[Input records — start]
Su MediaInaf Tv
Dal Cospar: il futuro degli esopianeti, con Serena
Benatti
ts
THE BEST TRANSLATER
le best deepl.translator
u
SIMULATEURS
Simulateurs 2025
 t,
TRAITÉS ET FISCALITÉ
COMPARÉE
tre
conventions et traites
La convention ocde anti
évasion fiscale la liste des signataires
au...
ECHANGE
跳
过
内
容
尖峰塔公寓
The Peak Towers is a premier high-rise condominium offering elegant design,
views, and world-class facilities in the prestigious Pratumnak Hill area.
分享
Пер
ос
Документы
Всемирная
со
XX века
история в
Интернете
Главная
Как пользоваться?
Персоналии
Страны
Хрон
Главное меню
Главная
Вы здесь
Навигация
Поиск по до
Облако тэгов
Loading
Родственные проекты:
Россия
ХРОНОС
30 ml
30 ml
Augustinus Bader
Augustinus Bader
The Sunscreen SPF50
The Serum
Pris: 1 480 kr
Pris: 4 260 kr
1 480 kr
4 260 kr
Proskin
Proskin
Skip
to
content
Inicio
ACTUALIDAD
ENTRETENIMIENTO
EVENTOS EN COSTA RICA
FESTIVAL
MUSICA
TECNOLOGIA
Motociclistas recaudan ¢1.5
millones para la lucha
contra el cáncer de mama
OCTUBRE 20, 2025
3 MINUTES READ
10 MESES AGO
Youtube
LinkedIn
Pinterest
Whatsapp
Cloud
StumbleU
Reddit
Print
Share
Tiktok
[Input records — finish]
◆ **Directions**: Starting at the top of the records, copy every line exactly.

◆ **Your solution**:
Su MediaInaf Tv
Dal Cospar: il futuro degli esopianeti, con Serena
Benatti
ts
THE BEST TRANSLATER
le best deepl.translator
u
SIMULATEURS
Simulateurs 2025
 t,
TRAITÉS ET FISCALITÉ
COMPARÉE
tre
conventions et traites
La convention ocde anti
évasion fiscale la liste des signataires
au...
ECHANGE
跳
过
内
容
尖峰塔公寓
The Peak Towers is a premier high-rise condominium offering elegant design,
views, and world-class facilities in the prestigious Pratumnak Hill area.
分享
Пер
ос
Документы
Всемирная
со
XX века
история в
Интернете
Главная
Как пользоваться?
Персоналии
Страны
Хрон
Главное меню
Главная
Вы здесь
Навигация
Поиск по до
Облако тэгов
Loading
Родственные проекты:
Россия
ХРОНОС
30 ml
30 ml
Augustinus Bader
Augustinus Bader
The Sunscreen SPF50
The Serum
Pris: 1 480 kr
Pris: 4 260 kr
1 480 kr
4 260 kr
Proskin
Proskin
Skip
to
content
Inicio
ACTUALIDAD
ENTRETENIMIENTO
EVENTOS EN COSTA RICA
FESTIVAL
MUSICA
TECNOLOGIA
Motociclistas recaudan ¢1.5
millones para la lucha
contra el cáncer de mama
OCTUBRE 20, 2025
3 MINUTES READ
10 MESES AGO
Youtube
LinkedIn
Pinterest
Whatsapp
Cloud
StumbleU
Reddit
Print
Share
Tiktok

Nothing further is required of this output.